Dataset records:
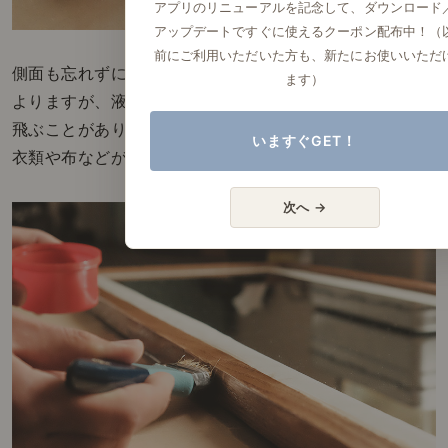
アプリのリニューアルを記念して、ダウンロード
アップデートですぐに使えるクーポン配布中！（
前にご利用いただいた方も、新たにお使いいただ
側面も忘れずに塗っていきます。この時、刷毛にも
ます）
よりますが、液体状が故に周辺に少しずつ液体が
飛ぶことがありますので、汚れてはいけない
いますぐGET！
衣類や布などが無いか気をつけておきましょう。
次へ →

# BRIEF
Copy the data word for word. Pictures do not go in the copy.

# SOLUTION TO THIS EXERCISE
アプリのリニューアルを記念して、ダウンロード
アップデートですぐに使えるクーポン配布中！（
前にご利用いただいた方も、新たにお使いいただ
側面も忘れずに塗っていきます。この時、刷毛にも
ます）
よりますが、液体状が故に周辺に少しずつ液体が
飛ぶことがありますので、汚れてはいけない
いますぐGET！
衣類や布などが無いか気をつけておきましょう。
次へ →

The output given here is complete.